Je me suis retrouvé dans un monde où la psychologie prend le relais pour dénouer les liens qui unissent cette famille hétéroclite. Aude souffre de dissociation, invente des personnages pour surmonter les traumatismes ou les événements violents de son enfance. La tribu n’est pas réelle. Tous sont des êtres venus de son cerveau. Madame Tao, la psychanalyste, tente de l’aider, mais tout se complique, comme si ce ne l’était pas assez, quand elle se rend compte qu’elle est un fantasme de son frère. Elle est morte il y a longtemps et Ozzy l’a ressuscitée. Vous en voulez plus? Il faut régresser pour mettre le doigt sur les traumatismes qui ont fait en sorte que ce garçon s’invente une famille et multiplie les personnages. Son enfance est une suite d’horreurs. Suicide du père, viol, violence, meurtre. Le pire. Et que deviendront ces personnages irréels?
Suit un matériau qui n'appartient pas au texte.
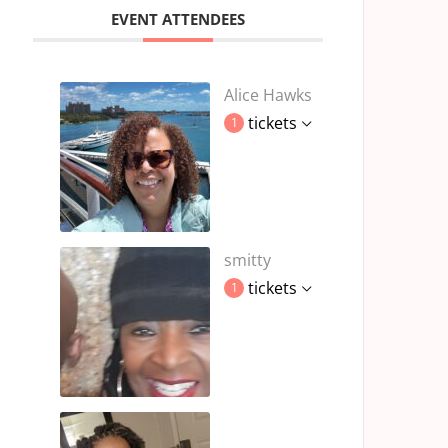
EVENT ATTENDEES
Alice Hawks
tickets
1
smitty
tickets
1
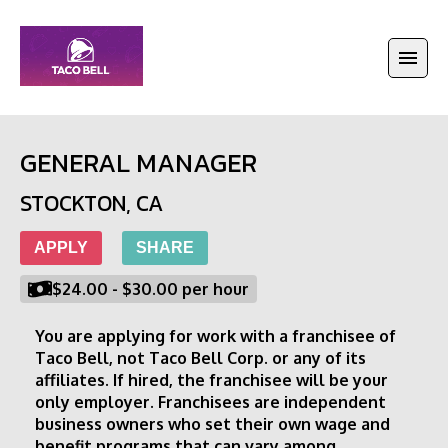
GENERAL MANAGER
STOCKTON
,
CA
APPLY
SHARE
$24.00
-
$30.00
per hour
You are applying for work with a franchisee of 
Taco Bell, not Taco Bell Corp. or any of its 
affiliates. If hired, the franchisee will be your 
only employer. Franchisees are independent 
business owners who set their own wage and 
benefit programs that can vary among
J’avoue! Le plaisir n’était plus au rendez-vous, mais Denis Thériault m’a retenu par son écriture. Je n’avais encore rien vu. Ozzy croit qu’il est la réincarnation d’Osiris, le dieu égyptien et qu’Aude est Isis. Il pense pouvoir ressusciter Ophélie qu’il a assassinée. Tout se termine dans une sorte d’apothéose de soleil et de lumière.
J’ai lu «La fille qui n’existait pas» jusqu’au bout par entêtement. Je ne pense pas que la majorité des lecteurs auront cette patience. J’ai décroché quand la psychanalyse s’en est mêlée.
Voilà une sorte de fantasmagorie qui m’a laissé pantois, malgré ma bonne volonté et mon désir d’aimer ce roman d’un écrivain que j’admire. À cause de «L’iguane», bien sûr, ce livre magique.

«La fille qui n’existait pas» de Denis Thériault est paru chez XYZ Éditeur.